Indonesia's consumer price index (CPI) fell by 0.09% year-on-year in February, marking the first instance of deflation since March 2000. This significant development was revealed by official data released in Jakarta on Monday, as reported by Reuters. The unexpected decline was well below the market's anticipated inflation rate of 0.60% and highlighted a notable shift in the country's economic conditions.
The deflationary trend was primarily driven by a decrease in the prices of certain essential foods, including rice, tomatoes, and red chilies. These food items saw a price reduction due to a recovery in production, following the adverse effects of a drought that impacted agricultural outputs last year. The resurgence in supply helped ease prices, contributing significantly to the overall decline in the consumer price index.
February's CPI figures also represented the second consecutive month where inflation remained beneath the central bank's target range of 1.5% to 3.5%. This deviation from the target reflects the broader economic adjustments underway as the nation navigates through changing market dynamics and external pressures.

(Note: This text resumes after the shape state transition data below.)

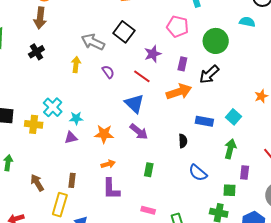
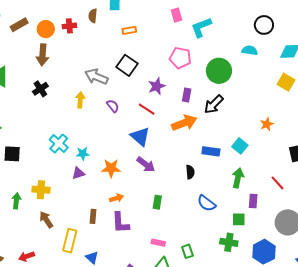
yellow cross: (34, 124) -> (41, 190), moved
brown rectangle: (72, 180) -> (93, 216), moved

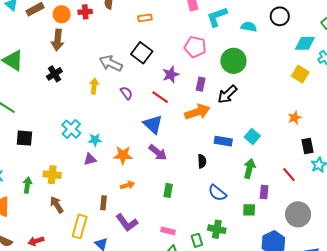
cyan semicircle: (250, 50) -> (249, 27), moved
orange star: (267, 124) -> (295, 118), moved
purple L-shape: (120, 223) -> (127, 223), moved, turned -35
green cross: (229, 242) -> (217, 229), moved

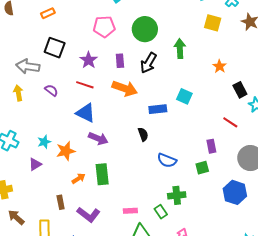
orange arrow: (197, 112) -> (125, 88), turned 55
cyan star: (95, 140) -> (44, 142), moved
green arrow: (249, 168) -> (180, 49), moved
green rectangle: (168, 190) -> (102, 174), moved, size x1.5

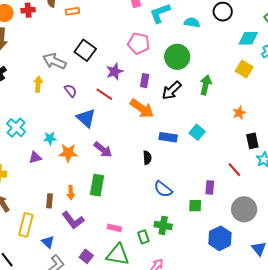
orange rectangle: (48, 13) -> (72, 11), moved
blue triangle: (86, 113) -> (86, 118), moved
orange arrow: (79, 179) -> (71, 193), moved, turned 104

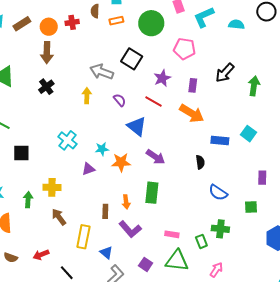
green circle: (177, 57) -> (151, 23), moved
black arrow: (172, 90) -> (225, 73), moved
purple rectangle: (210, 187) -> (262, 178), moved

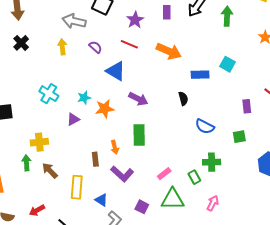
purple rectangle: (193, 85) -> (167, 12), moved
green arrow: (28, 200) -> (26, 163), moved
pink rectangle: (172, 234) -> (164, 174), turned -40

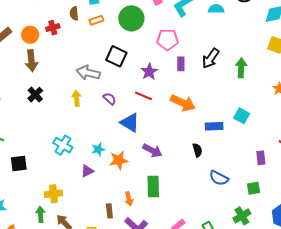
green cross: (212, 162) -> (242, 216), moved, turned -30

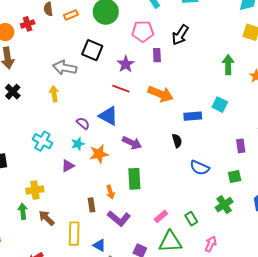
black arrow: (211, 58) -> (180, 35), moved
green arrow: (241, 68) -> (228, 65), moved
purple semicircle: (110, 99) -> (83, 123), moved

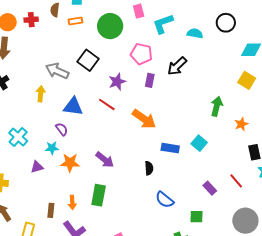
blue triangle: (108, 116) -> (73, 107), moved, turned -35
purple rectangle: (241, 146) -> (210, 188), turned -48

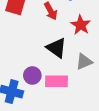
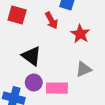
black triangle: (56, 48) -> (32, 56), moved

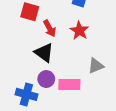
red arrow: (51, 20) -> (50, 28), moved
red star: (80, 34) -> (79, 31), moved

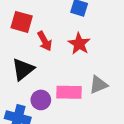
black triangle: (44, 53) -> (23, 69), moved, turned 45
pink rectangle: (69, 85) -> (69, 92), moved

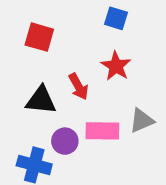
red arrow: (45, 41) -> (78, 87), moved
black triangle: (23, 69) -> (41, 100), turned 45

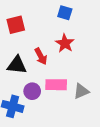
red square: (39, 37) -> (16, 25), turned -30
gray triangle: (142, 121) -> (81, 91), moved

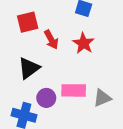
red arrow: (41, 56) -> (51, 40), moved
black triangle: (17, 65) -> (29, 68), turned -42

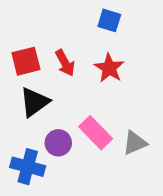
red square: (28, 22) -> (26, 61), moved
pink rectangle: (74, 90) -> (96, 133), turned 45

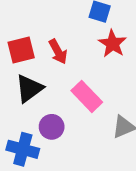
red star: (109, 68) -> (112, 44), moved
pink rectangle: (96, 133) -> (87, 96), moved

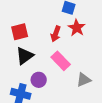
red arrow: (58, 52) -> (56, 34), moved, turned 49

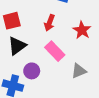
red star: (77, 28) -> (82, 30), moved

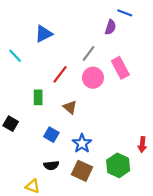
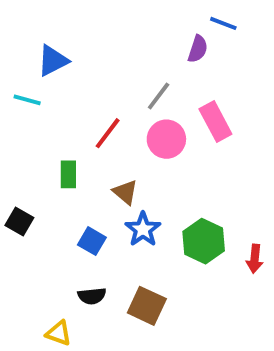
blue triangle: (44, 34) -> (53, 61), moved
cyan line: (15, 56) -> (27, 100), turned -32
blue star: (82, 143) -> (143, 229), moved
green hexagon: (118, 165) -> (204, 241), moved

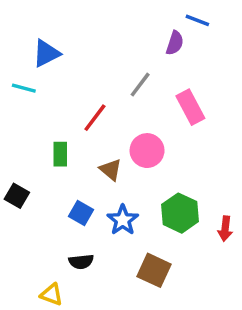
pink circle: (166, 139) -> (147, 151), moved
blue star: (143, 229) -> (123, 220), moved
brown square: (147, 306) -> (154, 270), moved

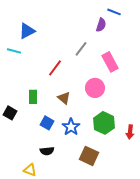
pink circle: (147, 151) -> (95, 88), moved
green rectangle: (60, 154) -> (33, 97), moved

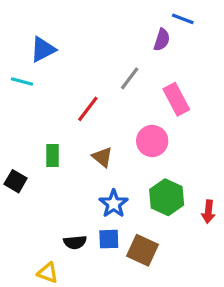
blue square: (47, 123) -> (109, 239), moved, turned -32

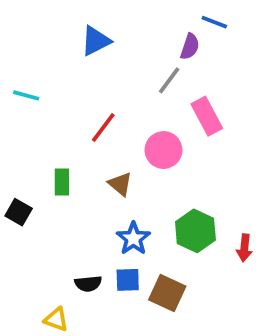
blue triangle: (43, 49) -> (96, 41), moved
gray line: (130, 78) -> (169, 80), moved
pink circle: (152, 141) -> (163, 150), moved

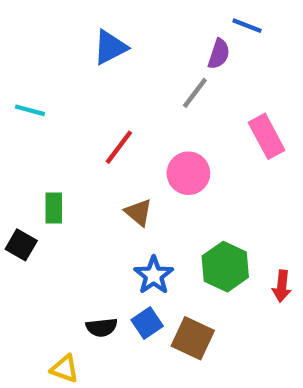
pink rectangle: (207, 116) -> (267, 136), moved
green rectangle: (62, 182) -> (54, 208), moved
blue square: (128, 280) -> (147, 323), turned -32

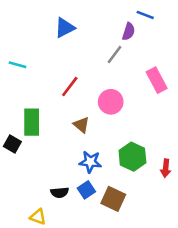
green rectangle: (54, 208) -> (32, 122), size x1.5
blue star: (154, 275) -> (90, 162), turned -30

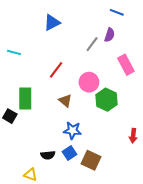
purple semicircle: (129, 32) -> (110, 35), moved
green hexagon: (132, 157) -> (106, 100), moved

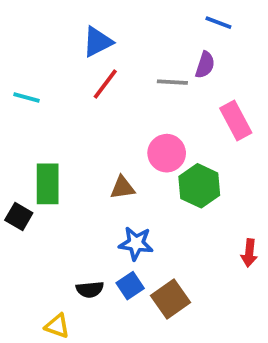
gray line: (92, 44) -> (172, 82), turned 56
red line: (56, 70) -> (105, 84), moved
brown triangle: (65, 101) -> (122, 188), turned -48
brown square: (91, 160) -> (170, 299), turned 30

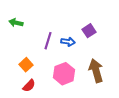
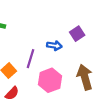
purple line: (48, 41) -> (30, 59), moved

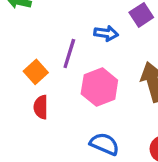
red semicircle: (12, 93) -> (41, 107), turned 136

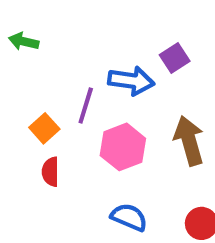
blue arrow: (106, 33) -> (131, 81), size x1.5

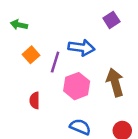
purple square: (175, 58) -> (111, 20), moved
orange square: (44, 128) -> (31, 55), moved

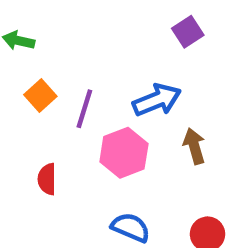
blue arrow: (81, 48) -> (157, 100), moved, turned -30
brown arrow: (115, 82) -> (194, 146), size x0.7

In a bid to bolster economic growth, the Indonesian government introduced a substantial discount on electricity bills. This measure aims to stimulate domestic consumption and economic activity by reducing household expenses, thereby encouraging spending in other areas.
The latest deflationary figures underscore an important economic milestone for Indonesia, as it grapples with balancing inflationary pressures and economic recovery post-drought. The central bank and government are closely monitoring these developments to ensure stability and sustained growth within the targeted inflation range.